Time is now for top teams to show their best

- SEAN ROONEY srooney@medicineha­tnews.com Twitter: MHNRooney

They’ve had the best record in the entire conference the last two years running, so it’s probably time to give the Keyano College Huskies their due.

The Fort McMurray school had a 22-2 mark a year ago, and now a 21-3 season has them seeded first entering the Alberta Colleges Athletic Conference men’s volleyball finals in Medicine Hat.

Whether the veteran squad can turn their gaudy record into a championsh­ip is what’s motivating them.

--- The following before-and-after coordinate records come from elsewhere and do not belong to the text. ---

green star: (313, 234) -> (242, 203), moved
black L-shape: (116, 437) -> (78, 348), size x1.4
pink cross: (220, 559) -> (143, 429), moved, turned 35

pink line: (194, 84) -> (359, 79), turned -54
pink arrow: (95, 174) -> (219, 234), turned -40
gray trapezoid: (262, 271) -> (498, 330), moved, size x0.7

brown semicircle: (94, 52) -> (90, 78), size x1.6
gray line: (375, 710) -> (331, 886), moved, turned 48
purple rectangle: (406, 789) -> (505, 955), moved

“This is the year to push all those demons away,” said head coach Keegan Kuhr, whose team faces the host Rattlers in the last quarter-final tonight. “And we do put that extra little pressure on ourselves, the little chip on our shoulder to go out and perform because we haven’t as the top team in the north the last couple years.”

With eight returnees from last year’s bronze medal-winning side, the Huskies will graduate a good portion of them and know now is their time to strike. Red Deer — which beat them in the 2016 final and the 2017 semis — isn’t here this weekend, though the typically strong South Division is the reason why. SAIT, 20-4, is the weekend favourite because of their division’s historical­ly strong showing at the championsh­ips. The Trojans match up with first-time ACAC playoff team Concordia, with the other Day 1 matchups pitting Briercrest against NAIT and King’s against Lethbridge.

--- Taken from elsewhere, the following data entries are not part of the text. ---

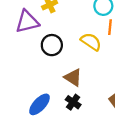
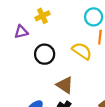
purple triangle: (27, 22) -> (21, 32), size x0.6

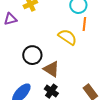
black circle: (45, 54) -> (32, 55), moved

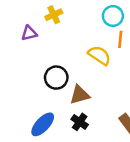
brown triangle: (51, 69) -> (80, 95), turned -48

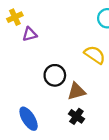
yellow cross: (54, 15) -> (15, 17), moved
blue ellipse: (43, 124) -> (29, 119), moved, turned -75

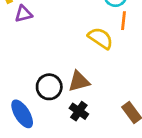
black circle: (55, 75) -> (49, 87), moved

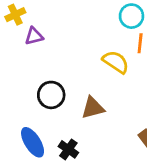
black circle: (49, 87) -> (51, 95), moved
black cross: (79, 111) -> (68, 149), moved

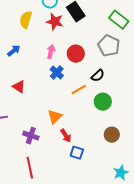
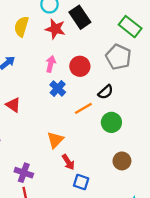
purple cross: (31, 136) -> (24, 173), moved

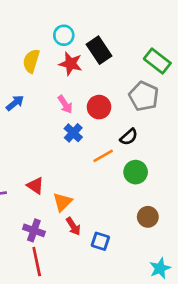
pink arrow: (51, 64) -> (65, 104), turned 133
red triangle: (13, 105) -> (35, 186), moved
orange triangle: (55, 140) -> (62, 202), moved
red arrow: (68, 162) -> (73, 226), moved

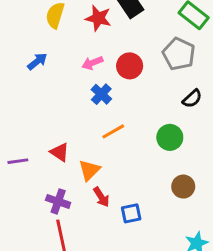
pink arrow: (65, 104) -> (92, 63), turned 102
black semicircle: (129, 137) -> (192, 99), moved
orange line: (103, 156) -> (113, 131), moved
blue square: (100, 241) -> (131, 213), turned -30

“Every week we get a chance to prove ourselves and the standard’s been really high this year,” said SAIT’s Trent Mounter, named the ACAC player of the year Wednesday. “It’s going to be a dogfight between every team, no matter north or south.”

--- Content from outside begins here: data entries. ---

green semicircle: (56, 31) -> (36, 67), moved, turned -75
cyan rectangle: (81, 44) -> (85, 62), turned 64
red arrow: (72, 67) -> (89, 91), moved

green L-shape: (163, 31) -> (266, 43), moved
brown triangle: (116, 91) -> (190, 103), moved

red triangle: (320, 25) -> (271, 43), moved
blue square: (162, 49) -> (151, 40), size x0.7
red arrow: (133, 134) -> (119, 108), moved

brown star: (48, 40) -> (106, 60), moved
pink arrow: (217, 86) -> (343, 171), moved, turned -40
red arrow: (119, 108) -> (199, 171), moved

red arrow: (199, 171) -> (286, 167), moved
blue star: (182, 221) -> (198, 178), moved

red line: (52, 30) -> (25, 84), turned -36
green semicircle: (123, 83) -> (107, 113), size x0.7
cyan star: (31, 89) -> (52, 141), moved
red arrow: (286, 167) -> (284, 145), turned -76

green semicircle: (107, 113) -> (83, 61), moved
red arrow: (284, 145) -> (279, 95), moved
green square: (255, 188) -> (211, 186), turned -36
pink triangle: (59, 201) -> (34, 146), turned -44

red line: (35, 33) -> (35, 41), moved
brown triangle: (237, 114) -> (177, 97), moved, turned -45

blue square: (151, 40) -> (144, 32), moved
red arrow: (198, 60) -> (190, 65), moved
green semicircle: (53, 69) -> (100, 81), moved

With 18-time champion Red Deer out of the picture it does feel like gold is anyone’s for the taking. Concordia and King’s feel playoff-ready having had to scratch and claw their berths through the last weekend of the regular season, while Lethbridge and Briercrest similarly had to win when it counted to stave off the Kings.

All eight of the coaches are preaching mental toughness.

“I think every team here is going to drop a set this weekend,” said Lethbridge coach Greg Gibos. “I don’t think anyone’s going to run out of here 9-0, so it’s going to be how you respond in moments of crisis.”

With the ACAC north and south divided, opening-round opponents don’t have any experience playing each other outside of pre-season and exhibition sets. Coaches have spent a lot of time going over video the past seven days as a result.

On the day however, execution is everything.

“You’ve got to execute on game day,” said King’s coach Phil Dixon. “We need to win that serve-pass game, which I think most coaches will probably tell you. Our big dogs have got to be big dogs, simple as that.”

Lose on Day 1 and your chances of going to nationals is gone. Alberta will send two teams to Camosun College in British Columbia March 7-10, so it’s finals or bust for anyone wanting to extend their season past Saturday.